How to complete this task ▸ What you return must match the records word for word, except that pictures are dropped.

(Collected data)
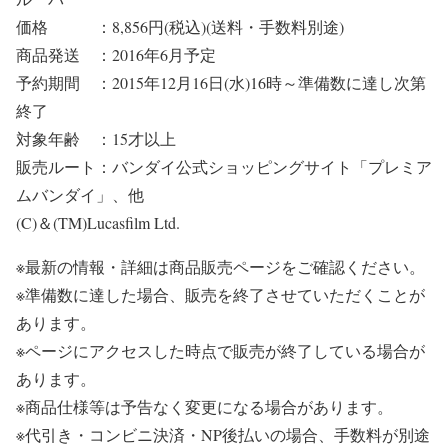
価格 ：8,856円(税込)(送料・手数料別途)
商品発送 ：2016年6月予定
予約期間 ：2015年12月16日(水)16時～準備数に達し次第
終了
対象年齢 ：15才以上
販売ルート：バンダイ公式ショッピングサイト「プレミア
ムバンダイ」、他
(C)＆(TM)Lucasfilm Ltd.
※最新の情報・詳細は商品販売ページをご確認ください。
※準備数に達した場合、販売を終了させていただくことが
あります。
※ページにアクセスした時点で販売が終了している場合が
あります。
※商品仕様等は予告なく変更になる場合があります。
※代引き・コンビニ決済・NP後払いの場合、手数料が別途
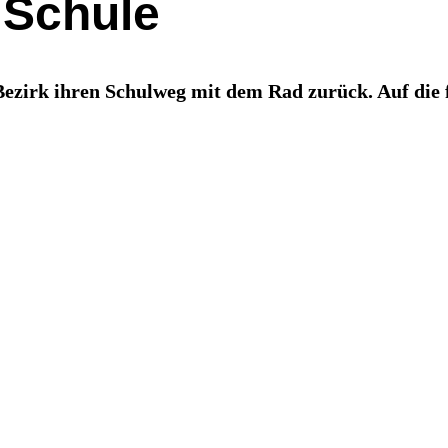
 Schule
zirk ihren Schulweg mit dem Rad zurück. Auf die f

Task output ▸
価格 ：8,856円(税込)(送料・手数料別途)
商品発送 ：2016年6月予定
予約期間 ：2015年12月16日(水)16時～準備数に達し次第
終了
対象年齢 ：15才以上
販売ルート：バンダイ公式ショッピングサイト「プレミア
ムバンダイ」、他
(C)＆(TM)Lucasfilm Ltd.
※最新の情報・詳細は商品販売ページをご確認ください。
※準備数に達した場合、販売を終了させていただくことが
あります。
※ページにアクセスした時点で販売が終了している場合が
あります。
※商品仕様等は予告なく変更になる場合があります。
※代引き・コンビニ決済・NP後払いの場合、手数料が別途
 Schule
zirk ihren Schulweg mit dem Rad zurück. Auf die f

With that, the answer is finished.